Mr. Speaker, this amendment may be one of the single most important amendments which have come forward. I believe nearly every witness I heard at committee commented on the management and investment of our retirement fund. They said that this 20% rule should be changed, that it should be lifted. This amendment, of course, would do that.
Currently, pension funds in Canada are limited with respect to freedom of investment. Only one-fifth or 20% can be invested offshore.
To put this in context, the global capital pool is very large and Canadian investments comprise only 3% of it. In other words, Canadians are expected, indeed forced, to put almost all of their investments upon which their retirement security depends into a very small capital pool. This does not give us the best return and the best security.
As the member who just spoke indicated, it substantially limits the kind of return we can hope to achieve. It does not maximize the investment return which we can hope to achieve.
This is particularly important for poorer Canadians. People who have money, who have companies registered offshore, who have family trusts and all of those good things can diversify their assets to the point where this rule does not substantially hurt them. However, for lower income Canadians who have almost all of their retirement savings invested by these mandatory payments into the Canada pension plan, this restriction and the consequential limitation of the investment return they hope to receive means a great deal. If we want to provide particularly low-income Canadians with a secure portion of retirement that they can count on, we simply have to get rid of this 20% foreign investment rule.

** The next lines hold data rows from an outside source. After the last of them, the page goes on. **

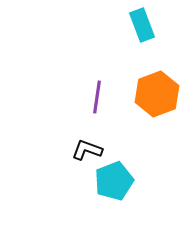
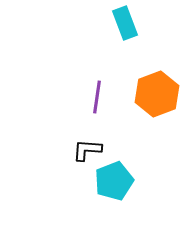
cyan rectangle: moved 17 px left, 2 px up
black L-shape: rotated 16 degrees counterclockwise
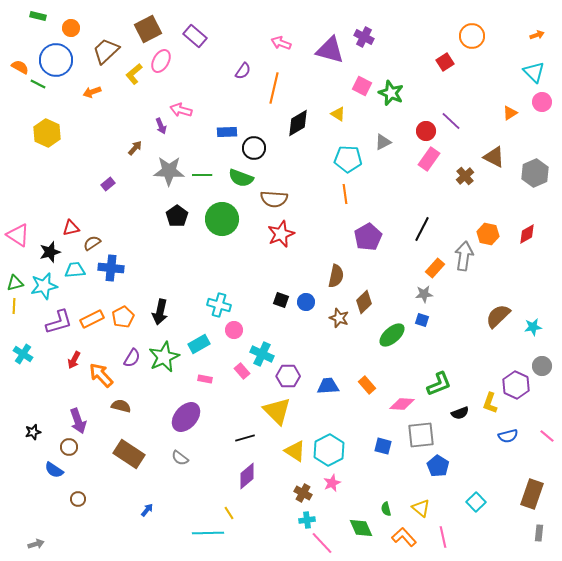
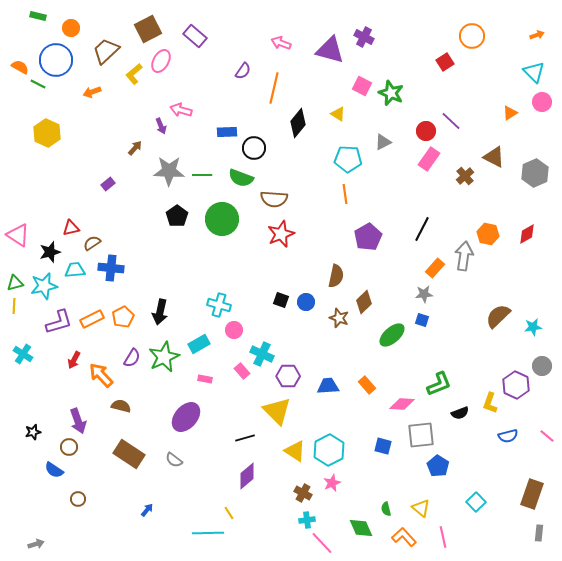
black diamond at (298, 123): rotated 20 degrees counterclockwise
gray semicircle at (180, 458): moved 6 px left, 2 px down
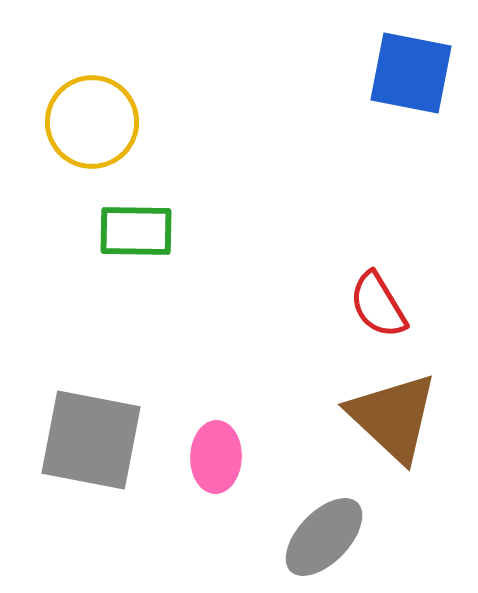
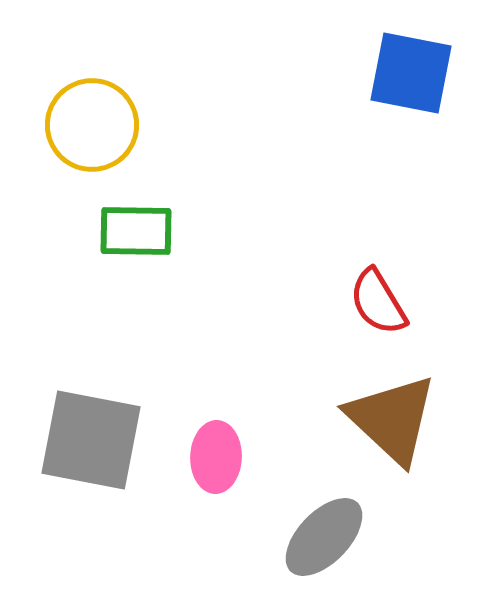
yellow circle: moved 3 px down
red semicircle: moved 3 px up
brown triangle: moved 1 px left, 2 px down
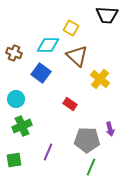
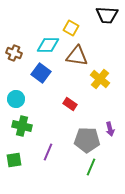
brown triangle: rotated 35 degrees counterclockwise
green cross: rotated 36 degrees clockwise
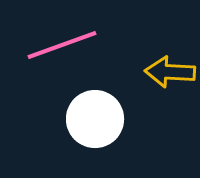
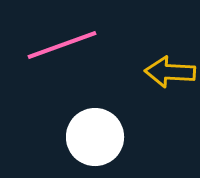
white circle: moved 18 px down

As I said, this is not just something that a couple of opposition parties are talking about, although certainly if we think so, that should be persuasive. We are joined by almost every single witness that appeared before the committee, including actuaries, accountants, pension fund managers, economists, analysts of all kinds, some of the most respected thinkers in this country.
I wish that it was the finance minister's name on here as the mover of this amendment. That would indicate that we were going to get this matter taken care of. Since it was an opposition member who had the wit and the courage to put this forward, I would certainly hope that all members of the House would support this amendment. If they do not support any other one, I would say this is the one to support, particularly for the benefit of the most vulnerable members of our society who need the best return we can possibly give them on their pension and retirement investment.